__DIRECTIONS FOR THIS TASK__:
Restate word for word the lines in the listing below, starting at the line containing "вредных бактерий во рту и других частях тела." and ending at the line containing "PRODOTTO HANNO COMPRATO", both included; leave out the rest.

__SOURCE RECORDS__:

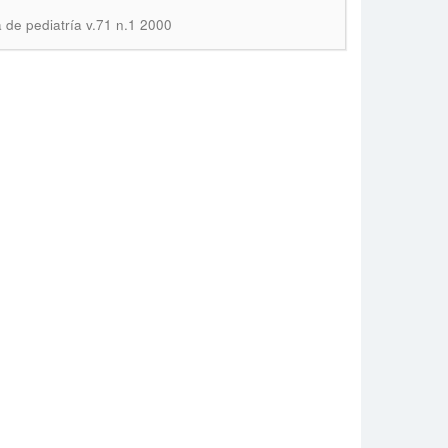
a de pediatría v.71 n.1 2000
...
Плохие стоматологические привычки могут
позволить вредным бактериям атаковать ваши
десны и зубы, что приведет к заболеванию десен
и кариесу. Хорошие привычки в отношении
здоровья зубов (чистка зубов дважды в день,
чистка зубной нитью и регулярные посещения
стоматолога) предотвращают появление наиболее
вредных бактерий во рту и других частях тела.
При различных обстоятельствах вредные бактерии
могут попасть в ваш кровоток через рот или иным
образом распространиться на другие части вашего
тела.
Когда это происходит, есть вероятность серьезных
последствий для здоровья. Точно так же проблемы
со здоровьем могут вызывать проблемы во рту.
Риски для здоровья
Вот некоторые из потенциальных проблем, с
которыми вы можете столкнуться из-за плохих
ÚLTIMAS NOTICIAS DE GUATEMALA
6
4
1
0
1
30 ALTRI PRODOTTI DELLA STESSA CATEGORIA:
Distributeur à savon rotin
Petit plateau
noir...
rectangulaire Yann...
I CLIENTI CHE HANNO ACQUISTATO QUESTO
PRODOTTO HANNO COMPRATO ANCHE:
...
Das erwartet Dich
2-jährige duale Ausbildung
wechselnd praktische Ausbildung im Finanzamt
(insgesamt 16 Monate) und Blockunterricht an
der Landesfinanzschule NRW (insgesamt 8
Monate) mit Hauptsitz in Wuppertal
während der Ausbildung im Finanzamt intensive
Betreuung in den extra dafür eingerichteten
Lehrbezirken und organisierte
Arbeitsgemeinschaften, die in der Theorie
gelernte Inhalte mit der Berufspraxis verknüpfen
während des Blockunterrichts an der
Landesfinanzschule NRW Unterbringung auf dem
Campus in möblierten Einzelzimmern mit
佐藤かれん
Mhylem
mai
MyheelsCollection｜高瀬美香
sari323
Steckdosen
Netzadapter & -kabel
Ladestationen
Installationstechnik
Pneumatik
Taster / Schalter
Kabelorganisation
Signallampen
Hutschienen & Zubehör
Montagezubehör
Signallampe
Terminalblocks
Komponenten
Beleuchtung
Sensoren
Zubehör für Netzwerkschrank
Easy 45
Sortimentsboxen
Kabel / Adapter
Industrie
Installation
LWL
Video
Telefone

__EXPECTED OUTPUT__:
вредных бактерий во рту и других частях тела.
При различных обстоятельствах вредные бактерии
могут попасть в ваш кровоток через рот или иным
образом распространиться на другие части вашего
тела.
Когда это происходит, есть вероятность серьезных
последствий для здоровья. Точно так же проблемы
со здоровьем могут вызывать проблемы во рту.
Риски для здоровья
Вот некоторые из потенциальных проблем, с
которыми вы можете столкнуться из-за плохих
ÚLTIMAS NOTICIAS DE GUATEMALA
6
4
1
0
1
30 ALTRI PRODOTTI DELLA STESSA CATEGORIA:
Distributeur à savon rotin
Petit plateau
noir...
rectangulaire Yann...
I CLIENTI CHE HANNO ACQUISTATO QUESTO
PRODOTTO HANNO COMPRATO ANCHE:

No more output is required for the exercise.